La première table ronde, animée par la journaliste Catherine Laurent de ViveS Média, a réuni Matété Kuntuala, acheteuse, Anne-Laure Pot, consultante en évolution professionnelle pour l’Apec, et Virginie Vatin, directrice de la transformation chez Orange Business France. 

Revenons sur le contenu instructif et inspirant de la première table ronde consacrée à un sujet crucial dans un parcours professionnel : comment « oser affirmer sa valeur ». Dans notre société, les femmes sont moins « valorisées » que les hommes.
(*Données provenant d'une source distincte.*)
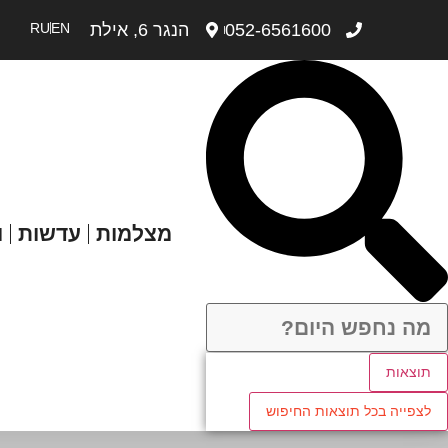
052-6561600
הנגר 6, אילת
EN
RU
מצלמות
עדשות
ו
תוצאות
לצפייה בכל תוצאות החיפוש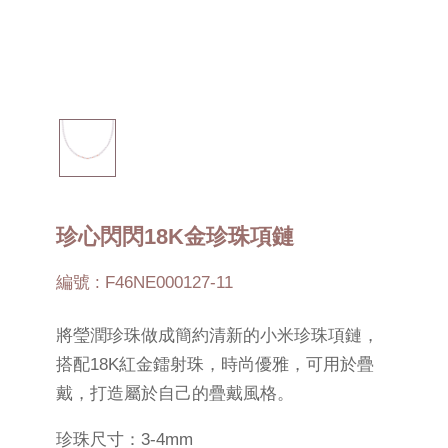
珍心閃閃18K金珍珠項鏈
編號 : F46NE000127-11
將瑩潤珍珠做成簡約清新的小米珍珠項鏈，
搭配18K紅金鐳射珠，時尚優雅，可用於疊
戴，打造屬於自己的疊戴風格。
珍珠尺寸：3-4mm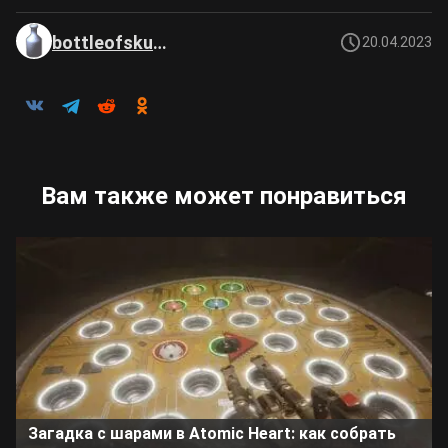
bottleofskuma
20.04.2023
Вам также может понравиться
Загадка с шарами в Atomic Heart: как собрать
Elles sont moins bien rémunérées et accèdent beaucoup moins souvent qu’eux à des postes à responsabilité, se heurtant à ce que l’on a coutume d’appeler « le plafond de verre ». Elles sont aussi, culturellement, incitées à s’occuper des autres, à se faire discrètes, davantage qu’à s’affirmer en tant qu’individus et à prendre conscience de leurs désirs et de leurs ambitions. La table ronde a donc réuni trois femmes qui ont révélé comment se libérer de ces conditionnements.

Parmi elles, Matété Kuntuala est acheteuse indirecte. Elle gère plusieurs familles d’achats (flotte automobile et mobile,vêtements de travail, mobiliers, prestations intellectuelles…). Son rôle, c’est de trouver le bon fournisseur au meilleur prix. Elle gère des budgets qui peuvent aller jusqu’à 50 millions d’euros. Son parcours professionnel n’a pas été un long fleuve tranquille et c’est la raison pour laquelle son témoignage a résonné fortement : elle a raconté ses difficultés et comment sa capacité de résilience lui a permis de les dépasser.
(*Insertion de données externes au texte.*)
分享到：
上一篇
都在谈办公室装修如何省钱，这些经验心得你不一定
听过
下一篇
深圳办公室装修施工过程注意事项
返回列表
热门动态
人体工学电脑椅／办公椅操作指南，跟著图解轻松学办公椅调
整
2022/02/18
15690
A ses côtés, Virginie Vatin incarne la femme qui a « brisé » le plafond de verre. Elle est directrice de la Transformation dans la division Orange Business France, une fonction stratégique pour l’entreprise, et fait partie du Comité de Direction (codir). Elle travaille dans cette société depuis 1999, où elle a bénéficié d’une progression régulière jusqu’à aujourd’hui. Elle a même dirigé une entité en Roumanie et emmené sa famille avec elle, un cas atypique puisque ce sont d’ordinaire plutôt les femmes qui suivent leurs maris à l’étranger. Virginie a toujours évolué dans un milieu très masculin : elle a dû faire preuve d’assertivité, et c’est ce dont elle a témoigné lors de cette table ronde. 


La troisième intervenante est Anne-Laure Pot, devenue consultante en évolution professionnelle pour l’Apec (l’association pour l’emploi des cadres) après une reconversion. Anne-Laure a d’abord effectué une première partie de carrière dans le marketing. Elle aide aujourd’hui les cadres et jeunes diplômés à partir de Bac +3 à identifier leurs compétences, à discerner leurs motivations clés, à mieux appréhender le marché, détecter des opportunités, décrypter les offres d’emploi, développer leur réseau et à élaborer un plan d'actions personnalisé.

C’est elle qui a ouvert le bal en contextualisant les inégalités femmes-hommes actuelles grâce aux chiffres du baromètre sur la rémunération des cadres publié en juin par l’Apec. 15%, c’est toujours l’écart qui sépare les rémunérations des femmes de celles des hommes. Plusieurs raisons à cela. Les femmes travaillent beaucoup plus à temps partiel que les hommes et elles sont surreprésentées dans les métiers moins rémunérateurs. Cet écart dépend aussi des secteurs d’activité, car à profil strictement identique entre hommes et femmes, l’écart est de l’ordre de 7%. 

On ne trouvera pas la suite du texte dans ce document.